Il est important de prendre en compte la génération du code côté serveur (le code qui génère des données dynamiquement). Mais il ne faut pas perdre de vue qu’en général, le plus gros impact que vous pouvez atténuer est côté client, vu qu’une politique de mise en cache côté serveur permet de réduire drastiquement la génération du code. C’est le client qui téléchargera les données, effectuera des centaines de requêtes, et sera forcé de mettre à jour son navigateur ou même son ordinateur si jamais il sent que tout devient plus « lent », vu que vous n’avez pas rendu votre application assez performante en pensant aux plus anciennes contraintes matérielles.

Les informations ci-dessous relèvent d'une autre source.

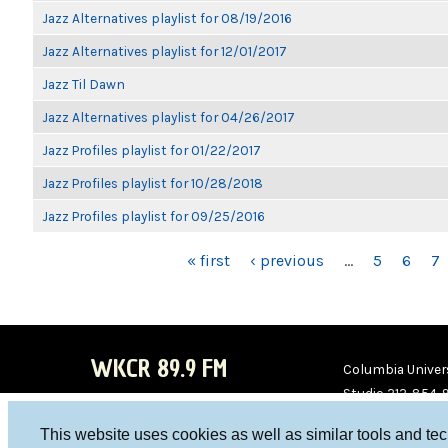
Jazz Alternatives playlist for 08/19/2016
Jazz Alternatives playlist for 12/01/2017
Jazz Til Dawn
Jazz Alternatives playlist for 04/26/2017
Jazz Profiles playlist for 01/22/2017
Jazz Profiles playlist for 10/28/2018
Jazz Profiles playlist for 09/25/2016
PAGES
« first
‹ previous
…
5
6
7
WKCR 89.9 FM
Columbia Univers
Studio 212-854-
board@wkcr.org
This website uses cookies as well as similar tools and te
WKC
WKC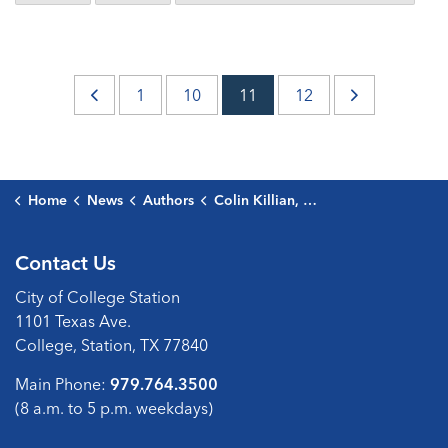
1
10
11
12
Home
News
Authors
Colin Killian, Public Communications Director
Contact Us
City of College Station
1101 Texas Ave.
College, Station, TX 77840
Main Phone:
979.764.3500
(8 a.m. to 5 p.m. weekdays)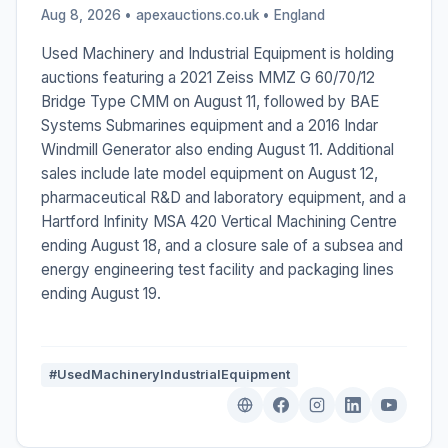
Aug 8, 2026 • apexauctions.co.uk •
England
Used Machinery and Industrial Equipment is holding
auctions featuring a 2021 Zeiss MMZ G 60/70/12
Bridge Type CMM on August 11, followed by BAE
Systems Submarines equipment and a 2016 Indar
Windmill Generator also ending August 11. Additional
sales include late model equipment on August 12,
pharmaceutical R&D and laboratory equipment, and a
Hartford Infinity MSA 420 Vertical Machining Centre
ending August 18, and a closure sale of a subsea and
energy engineering test facility and packaging lines
ending August 19.
#UsedMachineryIndustrialEquipment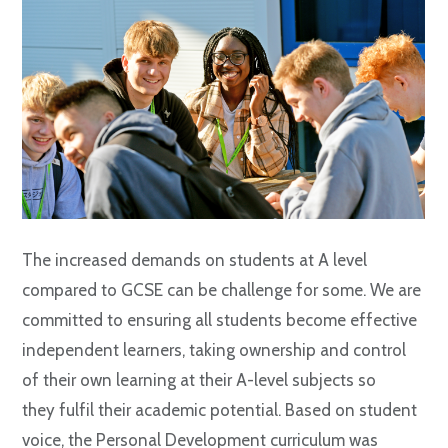
The increased demands on students at A level
compared to GCSE can be challenge for some. We are
committed to ensuring all students become effective
independent learners, taking ownership and control
of their own learning at their A-level subjects so
they fulfil their academic potential. Based on student
voice, the Personal Development curriculum was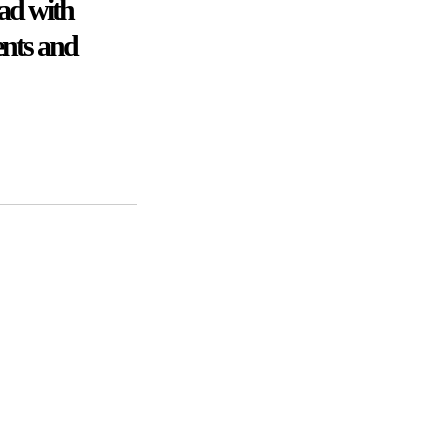
ad with
ents and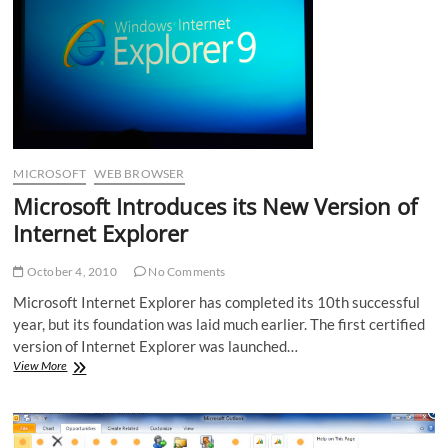
MICROSOFT
WEB BROWSER
Microsoft Introduces its New Version of
Internet Explorer
October 4, 2010
No Comments
Microsoft Internet Explorer has completed its 10th successful
year, but its foundation was laid much earlier. The first certified
version of Internet Explorer was launched…
Microsoft
View More
Introduces
its
New
Version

N’oublions pas que nous sommes à une époque où nous ne changeons pas de téléphones quand ils ne fonctionnent plus, mais quand ils rament !

Les applications, tout comme les sites internet, sont de plus en plus lourdes, demandent de plus en plus de capacités aux différents périphériques utilisateurs. Cela a pour effet direct de devoir les changer bien plus souvent pour profiter d’applications et de mises à jour de plus en plus gourmandes en CPU, en RAM, en espace de stockage, et en énergie : c’est cela que l’on appelle l’obésiciel.

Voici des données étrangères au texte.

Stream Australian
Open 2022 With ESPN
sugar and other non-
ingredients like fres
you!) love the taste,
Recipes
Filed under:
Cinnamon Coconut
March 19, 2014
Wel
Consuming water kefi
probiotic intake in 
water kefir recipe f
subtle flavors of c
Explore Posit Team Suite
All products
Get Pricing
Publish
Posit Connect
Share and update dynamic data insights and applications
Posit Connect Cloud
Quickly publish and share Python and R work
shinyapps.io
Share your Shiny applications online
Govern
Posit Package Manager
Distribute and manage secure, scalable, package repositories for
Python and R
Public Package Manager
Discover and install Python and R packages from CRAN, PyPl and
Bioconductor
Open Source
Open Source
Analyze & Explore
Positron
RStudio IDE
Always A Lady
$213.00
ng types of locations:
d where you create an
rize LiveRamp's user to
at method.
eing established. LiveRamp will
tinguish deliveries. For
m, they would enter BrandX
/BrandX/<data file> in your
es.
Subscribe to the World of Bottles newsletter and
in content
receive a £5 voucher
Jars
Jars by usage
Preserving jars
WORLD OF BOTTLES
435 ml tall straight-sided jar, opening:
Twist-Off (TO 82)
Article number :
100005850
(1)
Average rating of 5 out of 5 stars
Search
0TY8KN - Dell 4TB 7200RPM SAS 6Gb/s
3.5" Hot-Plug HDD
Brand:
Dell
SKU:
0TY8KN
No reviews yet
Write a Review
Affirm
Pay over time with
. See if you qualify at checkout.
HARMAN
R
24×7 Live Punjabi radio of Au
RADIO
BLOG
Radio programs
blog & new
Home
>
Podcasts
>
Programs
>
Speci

Pour combler le même besoin, il nous faut consommer bien plus de ressources et d’énergie aujourd’hui qu’il y a 10 ans en arrière ! Pour créer un même texte sur Word, effectuer une même action sous Excel, ou créer un même mail avec Outlook, il faut 114 fois plus de RAM avec un couple Windows 8 / Office 2013 qu’avec Windows 98 et Office 97. (Le livre “Sobriété Numérique” de Frédéric Bordage, éditions “La verte” 2019, explique très bien tout cela en cas d’intérêt 😉)

On peut enfin se mettre à coder ! Mais pas n’importe comment, comme toujours : avec sobriété et efficacité. Il est évident, quelque soit le code que vous allez générer qu’il ne faut pas réinventer la roue. C’est une phrase que l’on entend souvent dans le monde du développement. Lorsqu’un morceau de code, un bundle, un module existe déjà, autant l’utiliser : c’est vrai, et en l’utilisant, on peut même contribuer à son amélioration !

Néanmoins, il y a beaucoup de cas où l’on voit des utilisations extrêmes de cette méthodologie de réutilisation des composants : ceux où l’on télécharge la totalité d’un garage pour réutiliser une seule roue. Il faut faire attention avec les dépendances que l’on utilise. Réduire sa dépendance aux modules externes est une bonne astuce au niveau éco-conceptuel, mais aussi au niveau de la qualité logicielle : il n’est pas forcément évident de maintenir des bouts de code que l’on connait, c’est encore plus difficile quand ce sont des bouts de code que l’on ne connait pas ; qui peuvent évoluer à un rythme différent du vôtre.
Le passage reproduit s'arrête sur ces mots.